In the competitive intelligence space, pricing assessments continue to be one of the more frequent requests of CI and marketing functions. These studies tend to be unique in the competitive intelligence space, largely focusing on voluminous quantitative data versus more qualitative insights found in most intelligence studies.

With the strategic planning season upon us, we figured we would provide some best practices regarding pricing studies and how to provide strong results.

Know Legal’s Opinion Before Developing a Pricing Strategy

Competitive insights often involve legal guidelines, but you must take particular care in choosing a pricing strategy. In many instances, these projects have very black and white responses you should know.

One of the biggest concerns with capturing pricing is related to antitrust laws. These laws prevent organizations from artificially aligning prices based on competitive price matching or direct/indirect collusion. While pricing studies do not directly allow an organization to participate in this activity, you should make efforts to ensure the pricing strategies you develop are independent of just competitive activity.

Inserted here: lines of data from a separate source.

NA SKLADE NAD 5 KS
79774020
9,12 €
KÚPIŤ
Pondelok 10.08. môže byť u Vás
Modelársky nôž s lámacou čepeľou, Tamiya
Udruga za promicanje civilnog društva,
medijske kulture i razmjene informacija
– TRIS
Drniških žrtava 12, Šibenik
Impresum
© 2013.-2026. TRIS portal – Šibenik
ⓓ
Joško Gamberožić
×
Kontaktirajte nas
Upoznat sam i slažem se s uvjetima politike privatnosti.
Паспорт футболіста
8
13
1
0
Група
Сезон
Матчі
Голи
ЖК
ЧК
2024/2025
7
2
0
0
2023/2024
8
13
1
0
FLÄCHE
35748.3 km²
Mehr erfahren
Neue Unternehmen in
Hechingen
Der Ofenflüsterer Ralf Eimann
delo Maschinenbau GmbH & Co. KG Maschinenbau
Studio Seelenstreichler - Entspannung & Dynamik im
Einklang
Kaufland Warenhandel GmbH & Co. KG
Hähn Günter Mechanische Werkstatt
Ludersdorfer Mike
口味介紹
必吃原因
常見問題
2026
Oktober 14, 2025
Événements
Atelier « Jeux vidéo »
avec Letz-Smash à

In most cases, legal departments raise concerns when pricing gets directly captured from competitor organizations versus dealers and distributors. As a result, rules of engagement may change based on your legal department’s viewpoint.

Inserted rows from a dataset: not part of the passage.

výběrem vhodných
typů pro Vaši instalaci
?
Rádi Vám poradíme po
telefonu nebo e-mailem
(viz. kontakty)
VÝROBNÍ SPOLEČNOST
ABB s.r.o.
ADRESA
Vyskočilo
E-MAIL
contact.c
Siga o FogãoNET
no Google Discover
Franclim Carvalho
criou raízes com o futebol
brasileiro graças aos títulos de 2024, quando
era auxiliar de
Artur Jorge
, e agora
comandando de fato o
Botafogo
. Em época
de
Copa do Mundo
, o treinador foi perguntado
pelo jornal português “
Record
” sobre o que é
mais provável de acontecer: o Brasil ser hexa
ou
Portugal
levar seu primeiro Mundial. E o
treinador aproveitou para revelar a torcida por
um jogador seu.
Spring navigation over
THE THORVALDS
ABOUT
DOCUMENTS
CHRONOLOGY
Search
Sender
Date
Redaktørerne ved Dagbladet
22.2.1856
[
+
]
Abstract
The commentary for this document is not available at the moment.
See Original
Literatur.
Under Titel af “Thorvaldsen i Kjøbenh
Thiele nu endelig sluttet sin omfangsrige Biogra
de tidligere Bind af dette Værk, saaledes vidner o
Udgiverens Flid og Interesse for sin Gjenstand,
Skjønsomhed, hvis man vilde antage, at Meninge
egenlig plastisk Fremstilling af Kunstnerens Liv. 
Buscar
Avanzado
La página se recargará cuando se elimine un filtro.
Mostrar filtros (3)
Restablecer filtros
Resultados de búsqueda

Knowing this before you get started helps save you from project delays.

Heavily Consider External Partners for Collection

We strongly suggest using an external partner during the pricing strategy consulting process. Not all CI requires external partners, but the unique nature of pricing, the data you are capturing and the sheer volume of most requests almost always requires external resources.

Partners also provide skillsets that internal CI functions don’t always maintain, and they provide the workforce needed to generate the volume of price points desired. Because it is quantitative data, the number of price points matters. In most cases, one competitive dataset is not enough to make a decision.

Don’t Boil the Ocean — Focus on Essential Parts

Organizations all too often start a price assessment with “give me as much as possible.” Even if this was cost-effective, it does not necessarily make the project doable. In many cases, there is a balancing act in how many separate data points research can realistically capture in a moment.

To help narrow the focus — and often the cost — get internal stakeholders to focus on the critical parts that mean the most to the company. It is unlikely that you need to evaluate every hex bolt sold. Instead, consider capturing pricing on the following:

  • Key profit drivers for the business — especially if competitors are offering new, less expensive solutions.
  • Take a look at critical products, components or services that generate other related sales. For example, you may buy a piston gasket for an engine, but the piston itself is driving the purchasing decision.
  • Focus efforts on products already on the market versus brand-new. In many cases, new products won’t have many competitor price points available (certainly aftermarket alternatives).
  • Examine products, parts or services that don’t change much from country to country. This means that price data points can have wider applications than just one market. These are increasingly rare, but most organizations have a core offering. The more you understand about that core offering, the easier it is to draw conclusions about pricing in other markets.

It’s Not Just About the Data

Don’t just make pricing research about the data. Focus on the sales process, value proposition and other factors involved in a purchasing decision. Pricing plays a huge role in most decisions, but not every one of them. Make sure to ask about lead times or why customers buy. These are critical parts to understand when developing a competitive strategy.

In at least half of the studies we execute, we find that competitors offer a service, experience or value to the sales process that plays a role in decision-making.

Realistic Timelines

Price assessments take time.

It is easy to think that sales representatives are quick to provide pricing. But in most cases, they have to balance requests from known and unknown entities — and research from less-well-known organizations takes more time. Proactive Worldwide can capture some pricing within a matter of days, while we measure most in weeks of time and effort.

This is especially the case in global studies where cultures often dictate how pricing is communicated and what process is required to get a quote. Countries such as Japan and Korea can be notoriously slow at responding to price requests. Several markets in South America can take considerable time as well due to the large territories that organizations represent. The more time you have available, the better the results.

Purchasing Process Dictates Project Challenges

When thinking about capturing price points, think about the sales process your organization has and what is involved in getting to a price. This will provide you with a complexity preview of the request as well as how long engagement will take. If the product is a commodity, pricing could be relatively quick. But if the product is sold to only one company in the world or only 10 of them are sold each year, capturing pricing can be very challenging and timely.

Put yourself in the shoes of a customer and walk through the process with sales before executing a pricing assessment. Also, don’t get discouraged by the process. There are many workarounds and alternatives, but it should give more realistic talking points with stakeholders and any external partners you have.

Consider Multiple Pricing Strategy Consulting Methods

There are many ways to capture pricing insights, including customer interviews, scraping technology, panels and secret shopping.

Pricing research often has a direct impact on an organization’s pricing and product strategies and influences revenue and profitability outcomes. With the few tips above, you will find that pricing insights can enhance decision-making and your functional capabilities.